## Problem to solve
Using the material that follows, identify and copy each line with the string "吳德亮攝".

## Given entries
------------------------

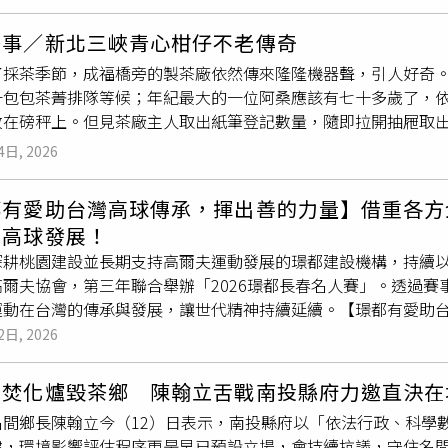
託，獻給最深愛的宜蘭，很圓滿，很感動，也更堅定自己的目標
可驅除陰煞之氣，穩定磁場，抗瘟疫。3.「午時水」淨屋：「端
在宜蘭奮鬥，早已是宜蘭人。自踏入政壇以來，自己主動請纓到宜
取一綠色（榕樹、艾草…）樹葉沾「午時水」，由房子最內部向
茶事／新北三峽青心柑仔不老傳奇
多機會，希望達到禮運大同篇所描述「老有所終，壯有所用，幼
至下一層樓，最後灑淨至門口，如同將髒物由內而外掃出門外，去
了採茶季節，成福橋旁的製茶廠依然傳來隆隆機器聲，引人好奇
，這3年，自己把「1年當10年用」，一路成功推動羅東工保地
端午節」當天中午11點至13點沾「午時水」，由頭頂、臉、脖
一包包茶菁排隊等候；年紀最大的一位阿桑應該有七十多歲了，
推動財劃法修正，讓宜蘭每年增加128億經費；更與地方鄉親一
；若到陰氣較重的地方，像是醫院、殯儀館、火葬場等，感覺身體
放在磅秤上。但見茶廠主人取出紙筆登記數量，隨即拉開抽屜取
說，自己提出「宜蘭走新路」的理念，第一層意義，是在林姿妙
端午節」當天中午11點至13點一碗「午時水」加菖蒲、艾草若
老化之時自動從根部長出新的樹芽。（圖／吳德亮攝）茶廠第四
策，不僅會繼續做，更要加碼擴大：包含提高營養午餐餐費到每餐
泉水，陽水：煮沸的熱開水。），用攝氏40度左右的熱水來泡澡
4日, 2026
三峽特有的
長青
茶樹，每年從三月中旬到11月源源不斷，幾乎每
0元消費券補助、一鄉鎮一公托、公托與準公托免月費等政策，期
作，總共還有180公頃、約300戶人家，因此每天都可以收到
路」的第二層意義，是自己提出的「宜蘭線＋1」藍圖。希望導入
都有愛助台灣高球傳承，揮出善的力量】借重各方
茶與東方美人茶為主。青心柑仔是三峽特有的
長青
茶樹。（圖／
力，「做大事、做大市」，讓更多的人願意留下來，一起讓宜蘭
灣高球發展！
台灣無論種植面積或市佔率都遠低於青心烏龍、青心大冇、金萱
謝、再感謝」。吳宗憲強調，未來這條路不會輕鬆，但自己一定
深耕桃園建設並長期支持高爾夫運動發展的璟都建設機構，持續
屬灌木型小葉種、早生、茶芽肥大的青心柑仔，當地茶農都以閩
我的政治夢想其實很簡單，就是希望下一代比我們過的更好。如
高爾夫協會，第三年聯合舉辦「2026璟都長春名人賽」。透過賽
明顯主幹、樹型直立、開花量少。神奇之處在於一般茶樹約莫15
的勇氣。我們一起團結，讓宜蘭走新路」。
運動在台灣的傳承與發展，讓世代精神持續延續。【璟都有愛助
動從根部長出新的樹芽，且很快繁枝張葉取代原有的老欉，繼續
青
球員力量，持續推動台灣高球發展！（圖片提供／璟都）「20
2日, 2026
量外流，目前採茶工人僅剩老一輩為主。（圖／吳德亮攝）因此
，不僅展現高爾夫運動的專業與魅力，更融合企業社會責任，打
著我在茶園四處穿梭，並指著一叢叢嫩綠的茶樹告訴我，別看它們
企業菁英、璟都贊助高球選手、藝人及建築與代銷產業夥伴齊聚
至今所採得茶菁依然質地柔嫩、色澤碧綠，成茶品質香高味醇，
建焚化爐毀茶鄉 陳翰立舌戰南投縣府力邀直決在
賽事於大溪球場舉行，115年5月12日為配對賽，5月14日至
茶，或蜜香紅茶、東方美人等，都深受歡迎而供不應求，具有絕
名間鄉長陳翰立今（12）日表示，南投縣府以「依法行政、科學
到璟都建設機構董事長黃國明、台灣長春高爾夫職業協會理事長
春（右）外觀上明顯不同。（圖／吳德亮攝）其實在品飲烏龍茶為
建，環境影響評估程序更是早已預設立場，會持續抗議，守住名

------------------------

## Response area
老化之時自動從根部長出新的樹芽。（圖／吳德亮攝）茶廠第四
量外流，目前採茶工人僅剩老一輩為主。（圖／吳德亮攝）因此
春（右）外觀上明顯不同。（圖／吳德亮攝）其實在品飲烏龍茶為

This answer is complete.